▸ Data:
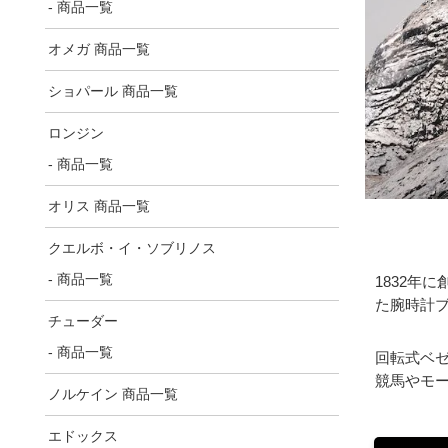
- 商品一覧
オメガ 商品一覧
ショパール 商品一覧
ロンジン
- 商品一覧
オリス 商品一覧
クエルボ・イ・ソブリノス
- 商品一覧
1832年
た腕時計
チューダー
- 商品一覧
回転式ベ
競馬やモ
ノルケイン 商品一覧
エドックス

* * *

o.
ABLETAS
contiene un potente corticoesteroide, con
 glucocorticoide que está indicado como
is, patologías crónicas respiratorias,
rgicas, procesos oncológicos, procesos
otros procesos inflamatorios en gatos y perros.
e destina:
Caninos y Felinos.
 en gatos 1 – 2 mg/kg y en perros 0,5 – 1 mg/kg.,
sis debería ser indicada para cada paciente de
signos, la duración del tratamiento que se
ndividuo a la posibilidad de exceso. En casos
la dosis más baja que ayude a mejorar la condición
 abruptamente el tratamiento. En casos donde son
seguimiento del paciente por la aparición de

* * *

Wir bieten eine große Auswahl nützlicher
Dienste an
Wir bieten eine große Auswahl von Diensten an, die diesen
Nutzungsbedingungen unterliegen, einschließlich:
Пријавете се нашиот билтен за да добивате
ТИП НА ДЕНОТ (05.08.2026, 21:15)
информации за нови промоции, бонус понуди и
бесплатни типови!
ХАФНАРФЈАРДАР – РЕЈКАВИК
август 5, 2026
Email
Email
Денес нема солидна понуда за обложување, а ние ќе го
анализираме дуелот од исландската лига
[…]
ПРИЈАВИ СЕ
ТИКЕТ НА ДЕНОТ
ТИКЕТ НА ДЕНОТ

▸ What is required: In the listing above, find the line containing "otros procesos inflamatorios" and the line containing "seguimiento del paciente por la aparición de", then repeat those two lines and everything between them exactly.

▸ Exercise output:
otros procesos inflamatorios en gatos y perros.
e destina:
Caninos y Felinos.
 en gatos 1 – 2 mg/kg y en perros 0,5 – 1 mg/kg.,
sis debería ser indicada para cada paciente de
signos, la duración del tratamiento que se
ndividuo a la posibilidad de exceso. En casos
la dosis más baja que ayude a mejorar la condición
 abruptamente el tratamiento. En casos donde son
seguimiento del paciente por la aparición de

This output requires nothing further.